Health checks that don't fool Kubernetes: live vs ready vs startup
The Story
Monday 8:02 AM. A node restarts. Kubernetes brings up your pod. Liveness probe says OK. Readiness probe says OK. Traffic floods in. Half the requests 500 because Redis is still warming up the cache and your pod was readiness-OK before its dependencies were. The dashboard turns red and on-call gets a page two minutes after deploy. Again.
Your /health endpoint just returned 200 the whole time. The bug is conflating "process is up" with "ready to serve".
The three types
| Probe | Question it answers | What it does in k8s |
|---|---|---|
| Liveness | "Is the process responsive at all?" | If fails: kill + restart pod |
| Readiness | "Should this pod receive traffic now?" | If fails: drop from Service endpoints; no kill |
| Startup | "Is the slow boot sequence done?" | If fails: keep waiting; doesn't trigger restart yet |
Conflating them is the most common mistake. Jaina.HealthChecks makes the split mechanical via tags.
Jaina solution
// Program.cs
builder.Services.AddHealthChecks()
.AddCheck("self", () => HealthCheckResult.Healthy(), tags: [JainaHealthCheckTags.Live])
.AddCheck("redis", new RedisHealthCheck(...), tags: [JainaHealthCheckTags.Ready])
.AddCheck("rabbit", new RabbitHealthCheck(...), tags: [JainaHealthCheckTags.Ready])
.AddCheck("ef-context", new DbContextHealthCheck<AppDb>(), tags: [JainaHealthCheckTags.Ready]);
app.MapJainaHealthChecks();
// → /health/live filters by tag "live"
// → /health/ready filters by tag "ready"

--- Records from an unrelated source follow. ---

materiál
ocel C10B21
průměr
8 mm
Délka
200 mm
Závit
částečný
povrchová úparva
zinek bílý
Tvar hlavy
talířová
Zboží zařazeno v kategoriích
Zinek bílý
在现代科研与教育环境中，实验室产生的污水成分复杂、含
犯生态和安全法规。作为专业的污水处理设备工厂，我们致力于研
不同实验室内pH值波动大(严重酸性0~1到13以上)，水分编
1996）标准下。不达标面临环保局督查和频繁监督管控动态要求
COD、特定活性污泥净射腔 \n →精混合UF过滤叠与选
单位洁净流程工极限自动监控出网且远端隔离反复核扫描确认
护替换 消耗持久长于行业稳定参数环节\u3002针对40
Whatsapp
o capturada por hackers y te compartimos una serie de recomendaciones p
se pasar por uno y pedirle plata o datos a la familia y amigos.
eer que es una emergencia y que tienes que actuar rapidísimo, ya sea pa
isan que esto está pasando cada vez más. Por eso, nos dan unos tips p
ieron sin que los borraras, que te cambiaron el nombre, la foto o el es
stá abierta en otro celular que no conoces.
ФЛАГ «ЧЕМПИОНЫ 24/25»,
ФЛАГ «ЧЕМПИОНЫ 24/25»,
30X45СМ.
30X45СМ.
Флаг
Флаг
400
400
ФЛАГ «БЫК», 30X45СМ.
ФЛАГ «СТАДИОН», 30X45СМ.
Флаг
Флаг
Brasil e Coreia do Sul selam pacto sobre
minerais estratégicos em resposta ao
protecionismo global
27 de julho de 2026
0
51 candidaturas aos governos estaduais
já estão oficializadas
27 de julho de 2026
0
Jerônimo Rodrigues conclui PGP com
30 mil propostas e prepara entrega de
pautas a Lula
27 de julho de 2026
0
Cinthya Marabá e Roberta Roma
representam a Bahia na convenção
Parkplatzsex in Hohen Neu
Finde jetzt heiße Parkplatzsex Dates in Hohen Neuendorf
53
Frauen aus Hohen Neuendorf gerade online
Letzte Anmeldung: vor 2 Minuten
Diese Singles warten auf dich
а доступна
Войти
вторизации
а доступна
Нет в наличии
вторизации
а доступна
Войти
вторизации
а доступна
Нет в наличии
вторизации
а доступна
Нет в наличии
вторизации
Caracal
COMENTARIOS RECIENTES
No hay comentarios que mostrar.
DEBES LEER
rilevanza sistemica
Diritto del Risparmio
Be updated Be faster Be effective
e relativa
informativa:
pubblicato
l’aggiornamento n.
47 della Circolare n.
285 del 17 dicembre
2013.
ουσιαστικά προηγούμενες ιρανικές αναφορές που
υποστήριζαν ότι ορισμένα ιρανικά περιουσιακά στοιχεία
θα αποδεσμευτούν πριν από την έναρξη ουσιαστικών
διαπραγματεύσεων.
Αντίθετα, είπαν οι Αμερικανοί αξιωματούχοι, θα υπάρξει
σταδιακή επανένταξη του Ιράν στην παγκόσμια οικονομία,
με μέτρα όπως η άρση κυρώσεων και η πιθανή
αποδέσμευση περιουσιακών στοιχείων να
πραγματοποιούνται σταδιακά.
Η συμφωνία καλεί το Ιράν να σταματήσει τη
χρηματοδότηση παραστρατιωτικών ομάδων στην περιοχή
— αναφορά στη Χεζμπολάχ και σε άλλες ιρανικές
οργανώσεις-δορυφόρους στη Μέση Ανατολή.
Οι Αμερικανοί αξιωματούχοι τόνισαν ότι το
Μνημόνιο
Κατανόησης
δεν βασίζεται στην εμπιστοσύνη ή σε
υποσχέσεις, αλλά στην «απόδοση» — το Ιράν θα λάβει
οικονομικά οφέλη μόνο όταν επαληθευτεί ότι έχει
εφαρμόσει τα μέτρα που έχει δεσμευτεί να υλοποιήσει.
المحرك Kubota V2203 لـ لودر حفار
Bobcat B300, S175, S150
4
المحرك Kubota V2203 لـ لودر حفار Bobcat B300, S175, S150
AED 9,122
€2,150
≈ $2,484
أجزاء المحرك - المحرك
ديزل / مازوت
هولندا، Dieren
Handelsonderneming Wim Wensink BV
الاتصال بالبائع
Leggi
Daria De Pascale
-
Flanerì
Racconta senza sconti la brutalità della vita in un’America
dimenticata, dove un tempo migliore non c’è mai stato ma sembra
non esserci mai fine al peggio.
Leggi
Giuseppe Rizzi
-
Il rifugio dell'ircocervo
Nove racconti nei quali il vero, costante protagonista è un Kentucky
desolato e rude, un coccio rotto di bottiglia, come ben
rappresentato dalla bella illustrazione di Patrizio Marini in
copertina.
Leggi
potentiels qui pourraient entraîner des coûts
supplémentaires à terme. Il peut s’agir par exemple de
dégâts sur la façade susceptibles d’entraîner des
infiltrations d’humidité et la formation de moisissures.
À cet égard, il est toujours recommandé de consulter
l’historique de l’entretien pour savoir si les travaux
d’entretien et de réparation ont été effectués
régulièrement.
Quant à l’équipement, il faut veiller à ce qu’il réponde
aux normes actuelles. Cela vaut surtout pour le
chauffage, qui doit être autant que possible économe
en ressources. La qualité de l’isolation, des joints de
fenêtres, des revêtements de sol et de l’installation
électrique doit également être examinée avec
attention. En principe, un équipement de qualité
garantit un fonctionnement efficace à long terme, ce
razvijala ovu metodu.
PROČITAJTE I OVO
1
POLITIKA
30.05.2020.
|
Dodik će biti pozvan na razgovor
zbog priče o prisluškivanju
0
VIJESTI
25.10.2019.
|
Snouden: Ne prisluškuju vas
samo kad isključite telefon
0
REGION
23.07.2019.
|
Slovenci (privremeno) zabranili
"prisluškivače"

Source: ApplicationBuilderExtensions.cs.
Kubernetes wiring
livenessProbe:
httpGet:
path: /health/live
port: 8080
initialDelaySeconds: 5
periodSeconds: 10
readinessProbe:
httpGet:
path: /health/ready
port: 8080
initialDelaySeconds: 0
periodSeconds: 5
startupProbe: # ASP.NET takes a few seconds to JIT + warm up
httpGet:
path: /health/live
failureThreshold: 30
periodSeconds: 2
Happy path
$ curl http://localhost:5101/health/live
Healthy
$ curl http://localhost:5101/health/ready
Healthy
Two endpoints, two answers.
Error scenarios
1. Redis blips for 200ms
The readiness probe catches it on the next 5s tick → pod drops out of the LB → no 5xx to users. Liveness still passes → pod is not killed. After Redis recovers, readiness goes green and traffic resumes. No restart, no cold start, no thundering herd.
2. Process deadlocked but answering port
Liveness check is a self-ping that requires the request thread to actually run. A deadlocked thread pool fails liveness → k8s restarts the pod. (You also want goroutine equivalents — periodic check ratio in Polly's pollster pattern.)
3. Slow startup — cache warm-up takes 30s
Startup probe waits up to failureThreshold * periodSeconds (60s in the example). During that window, no liveness restarts; the pod isn't in service. Once startup passes, the regular liveness/readiness probes take over. Without a startup probe, k8s might restart the pod three times before warm-up finishes.
4. Cascading "ready" lie
Service A's readiness depends on Service B's readiness. If B is degraded and A also returns "ready", you've created a cascade: A's pod gets traffic that immediately fails because B isn't ready. Fix: A's readiness check pings B via HTTP and fails fast when B is unhealthy. Use timeout / circuit-breaker so A doesn't itself hang.
5. Production exposes too much
/health/ready returns 500 with the full stack trace by default. Filter the response or expose only on a management port: app.MapJainaHealthChecks().RequireHost("*:8081").
What you'd see in production
Grafana single-stat panel:
sum(up{job="orders"}) / count(up{job="orders"})
100% = all pods ready. Drops to 75% = one pod out of four is unhealthy. Alert on < 0.8 for > 1m.
Trade-offs & gotchas
- Don't put expensive checks in
/health/ready— k8s polls every 5s. A 2s DB check tanks your tail latency. Move slow checks to a separate observability scrape. - Startup probe is NOT a substitute for warm-up logic. Use it to avoid restart loops, not to mask "the cache hasn't been built yet".
- Liveness
200does not mean the process is healthy. It means it can answer one request. If the process is leaking sockets, your real users will time out long before liveness flips.
Try it yourself
dotnet run --project samples/JainaShop/JainaShop.Catalog
curl http://localhost:5101/health/live # process responsive
curl http://localhost:5101/health/ready # downstream deps OK
Stop Redis or kill the DB connection mid-call — /health/ready flips to Unhealthy while /health/live stays Healthy. That's the split working as designed.